**Exercise requirements:** Give back exactly the lines of the data below, starting with the line that has "не стоить времени и усилий для" and going on through the line that has "n: 8 de julio del 2021 09:04.".

───── Extracted information ─────

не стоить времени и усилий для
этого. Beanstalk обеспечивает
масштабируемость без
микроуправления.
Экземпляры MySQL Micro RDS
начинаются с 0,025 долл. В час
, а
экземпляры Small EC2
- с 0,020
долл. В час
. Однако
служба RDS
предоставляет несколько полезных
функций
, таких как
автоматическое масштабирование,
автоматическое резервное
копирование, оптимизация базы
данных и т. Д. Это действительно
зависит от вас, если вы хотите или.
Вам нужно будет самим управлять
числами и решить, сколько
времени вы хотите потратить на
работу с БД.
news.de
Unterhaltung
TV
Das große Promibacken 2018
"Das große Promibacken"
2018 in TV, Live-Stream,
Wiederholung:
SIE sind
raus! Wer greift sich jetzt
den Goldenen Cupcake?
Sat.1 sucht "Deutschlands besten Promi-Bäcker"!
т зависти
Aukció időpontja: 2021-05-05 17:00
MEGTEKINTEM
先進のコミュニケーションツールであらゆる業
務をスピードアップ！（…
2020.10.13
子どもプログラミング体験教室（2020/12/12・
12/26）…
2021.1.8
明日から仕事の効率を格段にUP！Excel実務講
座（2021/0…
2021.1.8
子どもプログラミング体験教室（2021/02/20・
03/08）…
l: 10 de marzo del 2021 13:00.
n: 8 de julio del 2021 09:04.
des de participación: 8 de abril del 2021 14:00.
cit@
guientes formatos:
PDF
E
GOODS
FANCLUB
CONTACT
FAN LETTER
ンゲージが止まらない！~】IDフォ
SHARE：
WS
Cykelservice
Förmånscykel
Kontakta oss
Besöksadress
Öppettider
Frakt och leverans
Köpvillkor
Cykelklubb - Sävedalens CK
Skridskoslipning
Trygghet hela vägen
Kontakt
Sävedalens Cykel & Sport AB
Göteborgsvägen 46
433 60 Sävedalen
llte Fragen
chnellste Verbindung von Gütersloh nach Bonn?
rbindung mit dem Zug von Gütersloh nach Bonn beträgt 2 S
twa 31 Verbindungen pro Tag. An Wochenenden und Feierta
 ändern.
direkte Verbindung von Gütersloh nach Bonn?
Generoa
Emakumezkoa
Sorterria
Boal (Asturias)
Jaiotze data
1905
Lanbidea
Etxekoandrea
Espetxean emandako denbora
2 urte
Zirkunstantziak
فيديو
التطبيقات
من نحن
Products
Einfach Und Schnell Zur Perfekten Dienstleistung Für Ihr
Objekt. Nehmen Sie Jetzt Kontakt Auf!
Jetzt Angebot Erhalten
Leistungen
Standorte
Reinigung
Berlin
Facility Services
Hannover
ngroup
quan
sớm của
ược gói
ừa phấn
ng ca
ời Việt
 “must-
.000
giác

─────
───── Extracted information ─────

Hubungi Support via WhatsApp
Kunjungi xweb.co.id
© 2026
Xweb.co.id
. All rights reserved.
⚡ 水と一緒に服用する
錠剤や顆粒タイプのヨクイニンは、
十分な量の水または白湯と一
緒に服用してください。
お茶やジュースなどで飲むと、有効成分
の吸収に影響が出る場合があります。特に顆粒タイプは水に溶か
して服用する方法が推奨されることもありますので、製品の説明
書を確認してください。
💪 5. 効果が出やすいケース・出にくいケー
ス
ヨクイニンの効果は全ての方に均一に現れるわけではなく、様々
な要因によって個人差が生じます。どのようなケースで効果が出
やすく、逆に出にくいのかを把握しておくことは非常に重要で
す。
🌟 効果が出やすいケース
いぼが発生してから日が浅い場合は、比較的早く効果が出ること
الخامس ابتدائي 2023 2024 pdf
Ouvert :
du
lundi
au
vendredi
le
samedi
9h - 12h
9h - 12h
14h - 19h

─────
───── Extracted information ─────

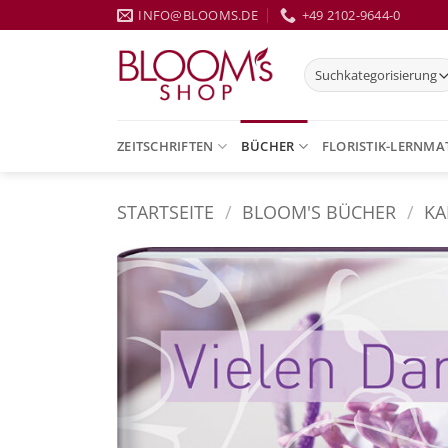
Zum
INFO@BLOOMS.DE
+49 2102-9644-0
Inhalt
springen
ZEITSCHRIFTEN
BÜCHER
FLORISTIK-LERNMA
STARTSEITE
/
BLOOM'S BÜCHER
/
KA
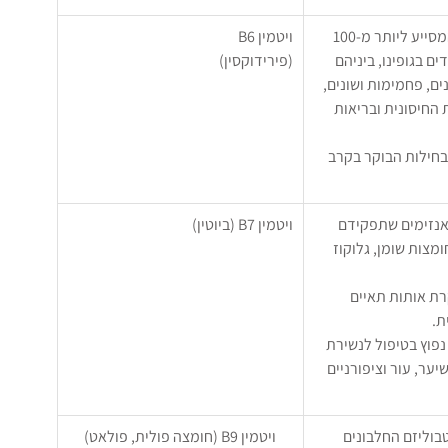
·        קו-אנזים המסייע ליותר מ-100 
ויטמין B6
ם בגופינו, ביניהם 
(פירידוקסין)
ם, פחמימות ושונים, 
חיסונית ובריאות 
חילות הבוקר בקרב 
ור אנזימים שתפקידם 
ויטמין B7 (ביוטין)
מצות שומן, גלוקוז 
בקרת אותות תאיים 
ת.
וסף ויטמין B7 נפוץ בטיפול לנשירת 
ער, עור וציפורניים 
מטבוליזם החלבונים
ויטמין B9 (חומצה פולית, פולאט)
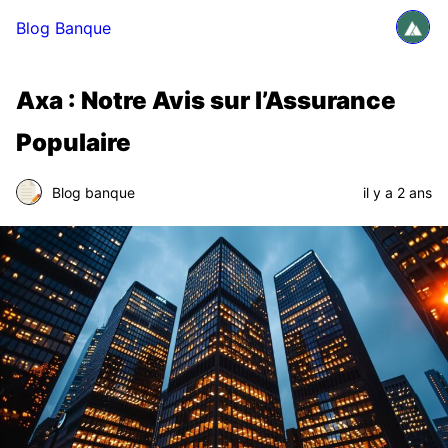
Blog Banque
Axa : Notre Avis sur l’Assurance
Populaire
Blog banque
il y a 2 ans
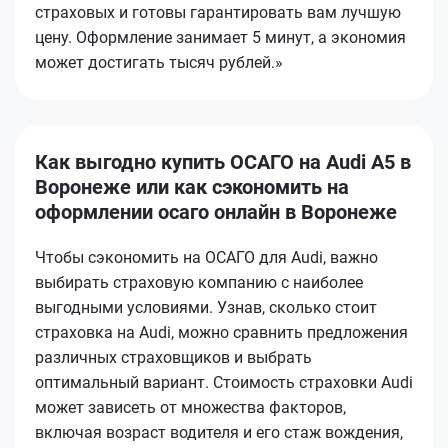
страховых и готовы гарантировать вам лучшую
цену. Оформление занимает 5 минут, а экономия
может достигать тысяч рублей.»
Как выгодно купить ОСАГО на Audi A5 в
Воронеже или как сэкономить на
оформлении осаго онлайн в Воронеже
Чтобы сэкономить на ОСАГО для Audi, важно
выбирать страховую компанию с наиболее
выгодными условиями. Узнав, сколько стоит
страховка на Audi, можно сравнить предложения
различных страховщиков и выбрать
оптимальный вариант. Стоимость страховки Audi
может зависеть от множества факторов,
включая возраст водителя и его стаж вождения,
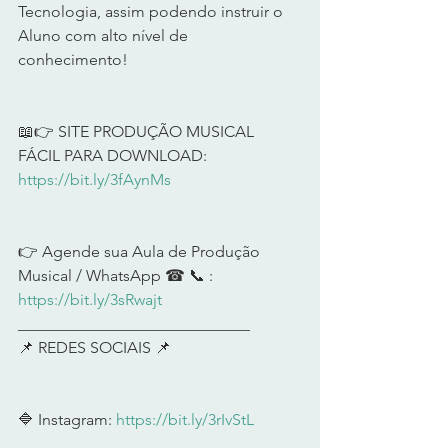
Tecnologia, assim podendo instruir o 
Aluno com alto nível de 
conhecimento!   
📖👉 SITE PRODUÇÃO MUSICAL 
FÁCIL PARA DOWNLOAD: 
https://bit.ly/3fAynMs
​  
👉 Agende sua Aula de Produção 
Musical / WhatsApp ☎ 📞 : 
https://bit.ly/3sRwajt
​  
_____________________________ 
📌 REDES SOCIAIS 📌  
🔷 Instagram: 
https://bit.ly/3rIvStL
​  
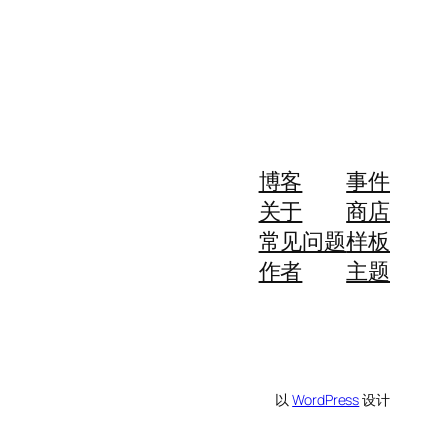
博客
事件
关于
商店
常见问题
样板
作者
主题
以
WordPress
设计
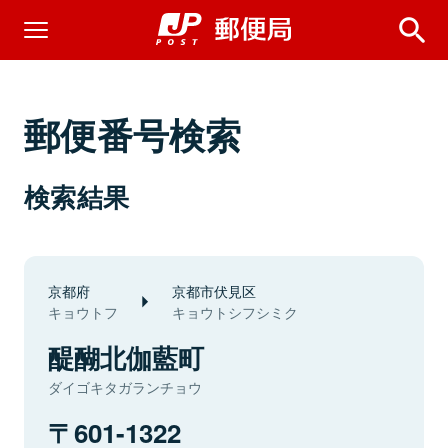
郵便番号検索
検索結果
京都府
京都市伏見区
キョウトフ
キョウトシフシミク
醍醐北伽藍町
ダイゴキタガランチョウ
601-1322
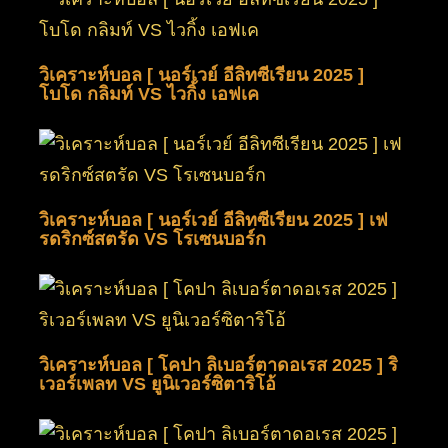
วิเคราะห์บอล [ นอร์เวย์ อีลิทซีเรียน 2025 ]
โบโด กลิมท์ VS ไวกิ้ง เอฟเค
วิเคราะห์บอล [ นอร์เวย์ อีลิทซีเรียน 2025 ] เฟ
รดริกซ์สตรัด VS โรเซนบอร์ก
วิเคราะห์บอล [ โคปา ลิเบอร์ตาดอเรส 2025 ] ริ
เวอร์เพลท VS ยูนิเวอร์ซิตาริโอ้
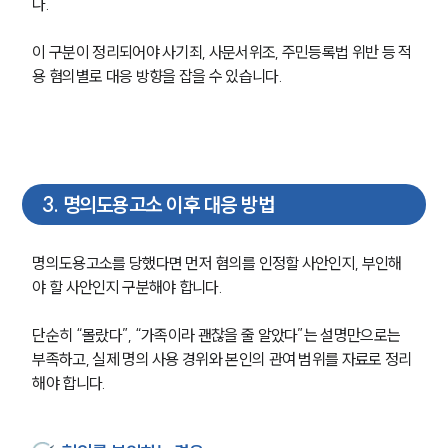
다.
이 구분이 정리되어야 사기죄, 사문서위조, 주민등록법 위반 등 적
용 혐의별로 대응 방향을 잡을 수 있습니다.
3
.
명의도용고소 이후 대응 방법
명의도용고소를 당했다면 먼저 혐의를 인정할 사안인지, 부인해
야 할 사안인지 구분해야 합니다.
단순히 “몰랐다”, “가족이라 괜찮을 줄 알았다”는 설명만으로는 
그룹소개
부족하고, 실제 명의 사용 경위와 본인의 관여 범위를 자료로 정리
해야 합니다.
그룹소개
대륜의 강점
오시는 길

─────

**Reply:**
не стоить времени и усилий для
этого. Beanstalk обеспечивает
масштабируемость без
микроуправления.
Экземпляры MySQL Micro RDS
начинаются с 0,025 долл. В час
, а
экземпляры Small EC2
- с 0,020
долл. В час
. Однако
служба RDS
предоставляет несколько полезных
функций
, таких как
автоматическое масштабирование,
автоматическое резервное
копирование, оптимизация базы
данных и т. Д. Это действительно
зависит от вас, если вы хотите или.
Вам нужно будет самим управлять
числами и решить, сколько
времени вы хотите потратить на
работу с БД.
news.de
Unterhaltung
TV
Das große Promibacken 2018
"Das große Promibacken"
2018 in TV, Live-Stream,
Wiederholung:
SIE sind
raus! Wer greift sich jetzt
den Goldenen Cupcake?
Sat.1 sucht "Deutschlands besten Promi-Bäcker"!
т зависти
Aukció időpontja: 2021-05-05 17:00
MEGTEKINTEM
先進のコミュニケーションツールであらゆる業
務をスピードアップ！（…
2020.10.13
子どもプログラミング体験教室（2020/12/12・
12/26）…
2021.1.8
明日から仕事の効率を格段にUP！Excel実務講
座（2021/0…
2021.1.8
子どもプログラミング体験教室（2021/02/20・
03/08）…
l: 10 de marzo del 2021 13:00.
n: 8 de julio del 2021 09:04.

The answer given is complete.